Fenwick is closing to “fund significant investment” in its online business and other stores. It makes sense, but it’s sad. No one bonds with family and friends while adding things to a digital shopping basket. There’s also the unique pleasure of wandering around a department store in a disassociated meditative state to kill an hour, like Liz Taylor in The Driver’s Seat.

Fenwick has never been cutting-edge, which is why it is so lovely. From the 1960s to the 1980s, the Way In department at Harrods was aggressively fashion-forward, stocking BodyMap, Michiko Koshino and Richmond Cornejo in its last decade, when I frequented it most. It was one of the few places you could buy the gargantuan 50cm x 70cm magazine The Manipulator. In the 1990s, the menswear department at Liberty was a place of pilgrimage, selling Alexander McQueen’s spring/summer 1996 “Hunger” collection when sightings of his clothes in the wild were extremely rare.
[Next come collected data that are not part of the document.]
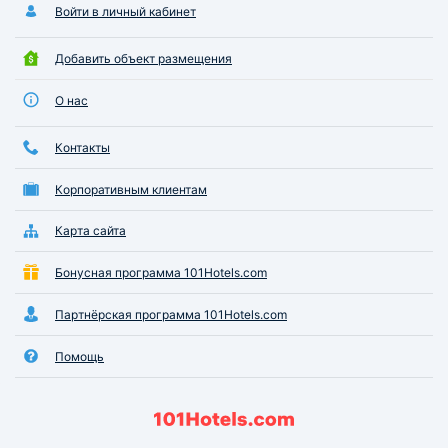
Войти в личный кабинет
Добавить объект размещения
О нас
Контакты
Корпоративным клиентам
Карта сайта
Бонусная программа 101Hotels.com
Партнёрская программа 101Hotels.com
Помощь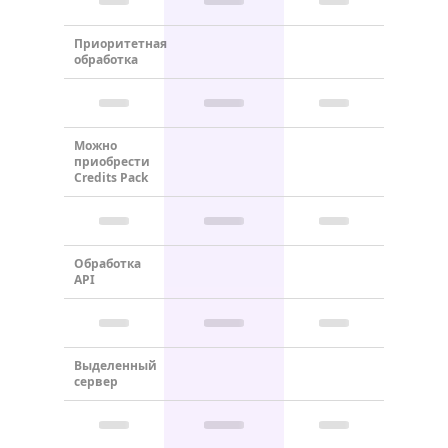
Приоритетная
обработка
Можно
приобрести
Credits Pack
Обработка
API
Выделенный
сервер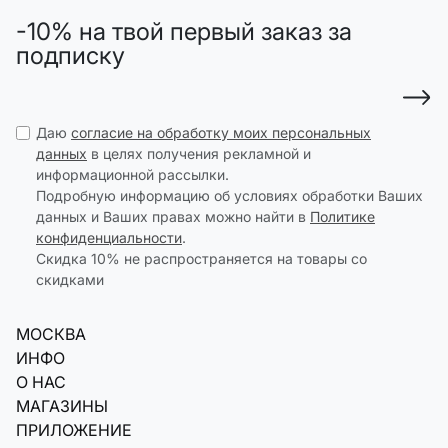
-10% на твой первый заказ за
подписку
Даю
согласие на обработку моих персональных
данных
в целях получения рекламной и
информационной рассылки.
Подробную информацию об условиях обработки Ваших
данных и Ваших правах можно найти в
Политике
конфиденциальности
.
Скидка 10% не распространяется на товары со
скидками
МОСКВА
ИНФО
О НАС
МАГАЗИНЫ
ПРИЛОЖЕНИЕ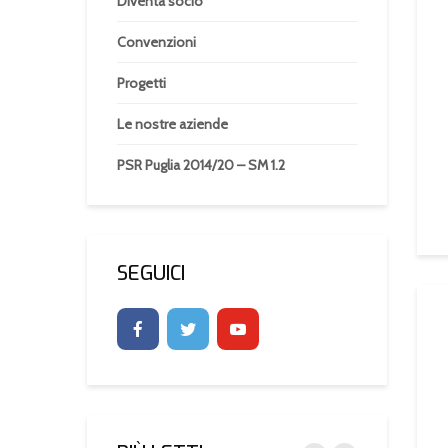
Diventa socio
Convenzioni
Progetti
Le nostre aziende
PSR Puglia 2014/20 – SM 1.2
SEGUICI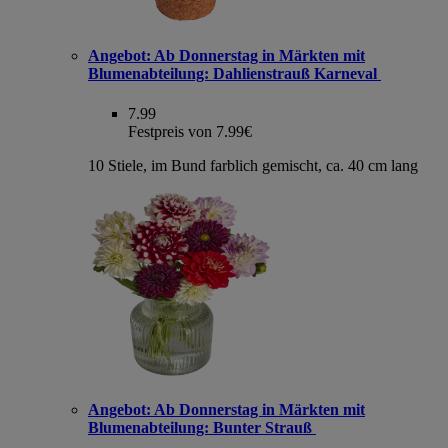
Angebot:
Ab Donnerstag in Märkten mit
Blumenabteilung: Dahlienstrauß Karneval
7.99
Festpreis von 7.99€
10 Stiele, im Bund farblich gemischt, ca. 40 cm lang
Angebot:
Ab Donnerstag in Märkten mit
Blumenabteilung: Bunter Strauß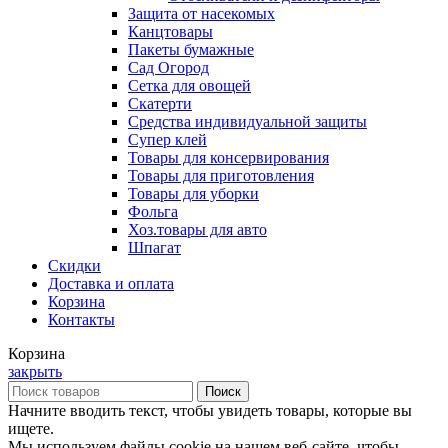
Защита от насекомых
Канцтовары
Пакеты бумажные
Сад Огород
Сетка для овощей
Скатерти
Средства индивидуальной защиты
Супер клей
Товары для консервирования
Товары для приготовления
Товары для уборки
Фольга
Хоз.товары для авто
Шпагат
Скидки
Доставка и оплата
Корзина
Контакты
Корзина
закрыть
Поиск
Начните вводить текст, чтобы увидеть товары, которые вы
ищете.
Мы используем файлы cookie на нашем веб-сайте, чтобы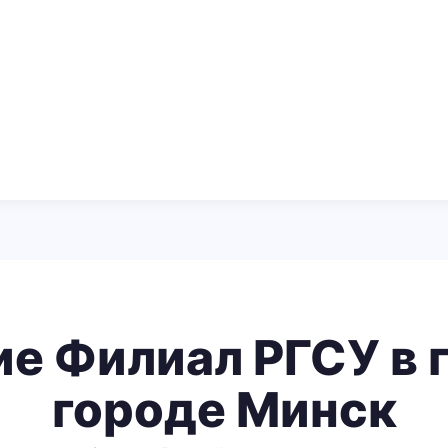
е Филиал РГСУ в г
городе Минск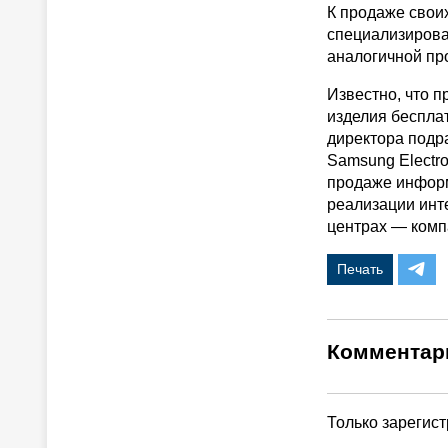
К продаже свои
специализирова
аналогичной пр
Известно, что 
изделия беспла
директора подр
Samsung Electro
продаже информ
реализации инт
центрах — комп
Печать
Комментар
Только зарегис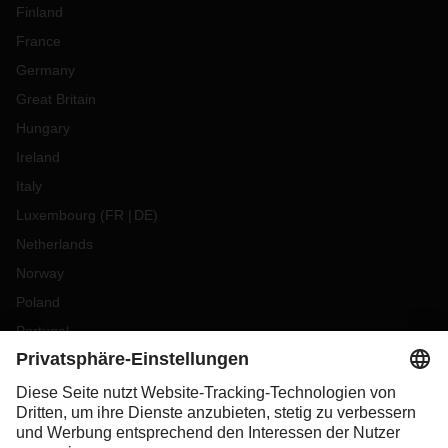
Finland
France
Germany
Great Britain
Hungary
Ireland
Italy
Luxembourg
(
FR
DE
)
Netherlands
Norway
Poland
Portugal
Romania
Slovakia
Spain
Sweden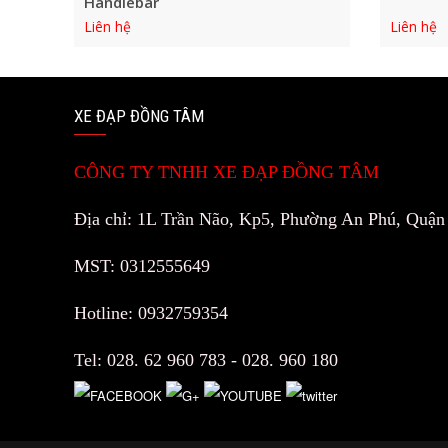
Handlebar
Liên hệ
Liên hệ
XE ĐẠP ĐỒNG TÂM
CÔNG TY TNHH XE ĐẠP ĐỒNG TÂM
Địa chỉ: 1L Trần Não, Kp5, Phường An Phú, Quậ
MST: 0312555649
Hotline: 0932759354
Tel: 028. 62 960 783 - 028. 960 180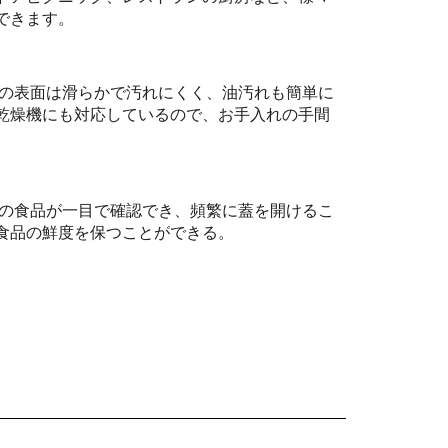
できます。
の表面は滑らかで汚れにくく、油汚れも簡単に
乾燥機にも対応しているので、お手入れの手間
の食品が一目で確認でき、頻繁に蓋を開けるこ
食品の鮮度を保つことができる。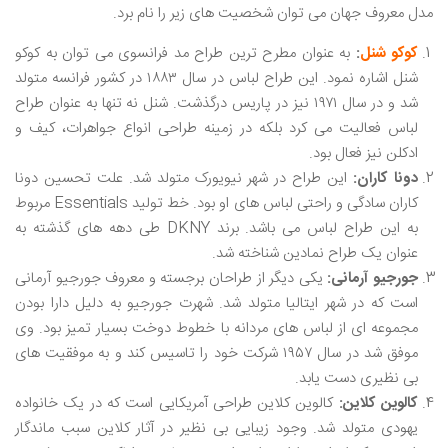
مدل معروف جهان می ‌توان شخصیت ‌های زیر را نام برد.
کوکو شنل
:
به عنوان مطرح‌ ترین طراح مد فرانسوی می ‌توان به کوکو
شنل اشاره نمود. این طراح لباس در سال ۱۸۸۳ در کشور فرانسه متولد
شد و در سال ۱۹۷۱ نیز در پاریس درگذشت. شنل نه تنها به عنوان طراح
لباس فعالیت می‌ کرد بلکه در زمینه طراحی انواع جواهرات، کیف و
ادکلن نیز فعال بود.
دونا کاران:
این طراح در شهر نیویورک متولد شد. علت تحسین دونا
کاران سادگی و راحتی لباس ‌های او بود. خط تولید Essentials مربوط
به این طراح لباس می ‌باشد. برند DKNY طی دهه‌ های گذشته به
عنوان یک طراح نمادین شناخته شد.
جورجیو آرمانی:
یکی دیگر از طراحان برجسته و معروف جورجیو آرمانی
است که در شهر ایتالیا متولد شد. شهرت جورجیو به دلیل دارا بودن
مجموعه‌ ای از لباس ‌های مردانه با خطوط دوخت بسیار تمیز بود. وی
موفق شد در سال ۱۹۵۷ شرکت خود را تاسیس کند و به موفقیت ‌های
بی ‌نظیری دست یابد.
کالوین کلاین:
کالوین کلاین طراحی آمریکایی است که در یک خانواده
یهودی متولد شد. وجود زیبایی بی ‌نظیر در آثار کلاین سبب ماندگار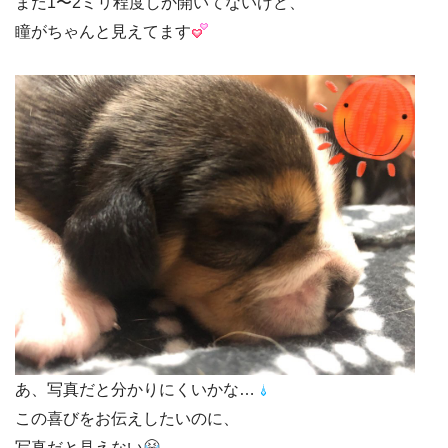
まだ1〜2ミリ程度しか開いてないけど、
瞳がちゃんと見えてます
あ、写真だと分かりにくいかな…
この喜びをお伝えしたいのに、
写真だと見えない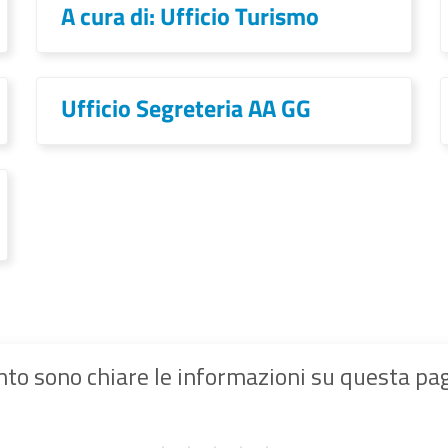
A cura di: Ufficio Turismo
Ufficio Segreteria AA GG
to sono chiare le informazioni su questa pa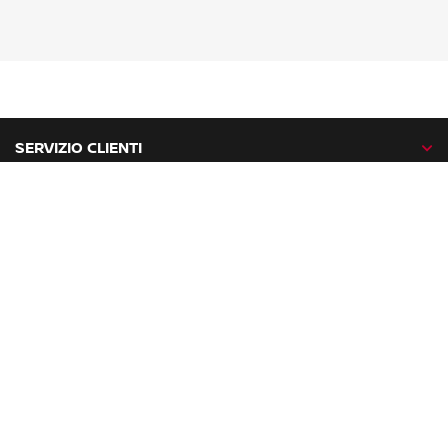
SERVIZIO CLIENTI
GAMMA NISSAN
NISSAN NETWORK
NISSAN SOCIAL
facebook
twitter
instagram
youtube
Nissan nel mondo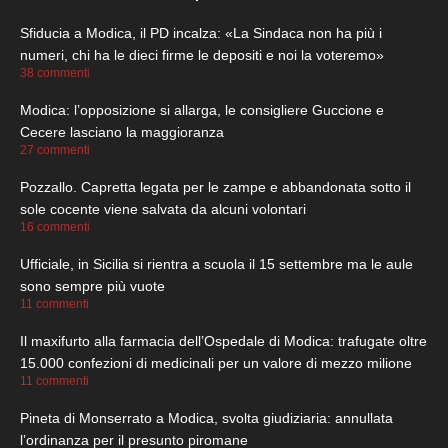
Sfiducia a Modica, il PD incalza: «La Sindaca non ha più i
numeri, chi ha le dieci firme le depositi e noi la voteremo»
38 commenti
Modica: l’opposizione si allarga, le consigliere Guccione e
Cecere lasciano la maggioranza
27 commenti
Pozzallo. Capretta legata per le zampe e abbandonata sotto il
sole cocente viene salvata da alcuni volontari
16 commenti
Ufficiale, in Sicilia si rientra a scuola il 15 settembre ma le aule
sono sempre più vuote
11 commenti
Il maxifurto alla farmacia dell’Ospedale di Modica: trafugate oltre
15.000 confezioni di medicinali per un valore di mezzo milione
11 commenti
Pineta di Monserrato a Modica, svolta giudiziaria: annullata
l’ordinanza per il presunto piromane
The window display in 1939. While other department stores became more fashion-forward, Fenwick was ‘unconcerned with the hot new thing’ © Tim Gidal/Getty Images

In both these cases, the fashion departments were of the moment, and their moments passed. Fenwick remained static and unconcerned with the hot new thing. While Selfridges morphed into a kind of daytime Berghain a few blocks away in the early 21st century, with pop-up events every other day, Fenwick was Fenwick. Yes, it currently stocks The Vampire’s Wife, but it was always more Jean Muir than Jean Paul Gaultier. You go to Stella McCartney for crystal-encrusted vegan high heels, and then up the street to Fenwick to buy her childrenswear for your best friend’s daughter.

I will miss so many things: the lavish fake floral displays outside the corner front doors and the omnipresent Charlotte Tilbury carnival-style branding on view along Brook Street. For several years I was commissioned to shoot the new collections in situ for Issey Miyake for his flagship across the road, and each season I spent hours on Photoshop, retouching out Tilbury’s lightbulbs reflected in Issey’s windows. They were a nuisance but they were part of the neighbourhood, as was Bond Street Kitchen on the second floor, where I’d regularly meet friends to flirt with our favourite waiter.

While it was there, Carluccio’s in the basement of Fenwick was a reliable place to get a table any time, any day of the week. It was also right next to the toilets — perhaps my most frequent reason to visit the store. I know where all the most pristine WCs are in Mayfair, and while Claridge’s will always remain the gold standard, Fenwick was ever reliable.

And because they were in the menswear department, it was impossible not to peruse the stock while you were there. It was usually too Home Counties for me, but during sale time there would be surprise gems, like an overlooked Mulberry bag for half price. The same bargains might well appear online at fenwick.co.uk in the future, but there won’t be the charm of the millinery displays, the perfume testers and the day drinking.

I hope that what replaces Fenwick will offer some kind of solace to those of us who will mourn it for ever. There are still New Yorkers who talk emotionally of the demise of Bonwit Teller on Fifth Avenue as if it were yesterday. It was where Rauschenberg and Warhol rose to fame creating window displays. It was everyone’s favourite department store, and in 1979 Donald Trump knocked it down and turned it into Trump Tower. It deserved so much better.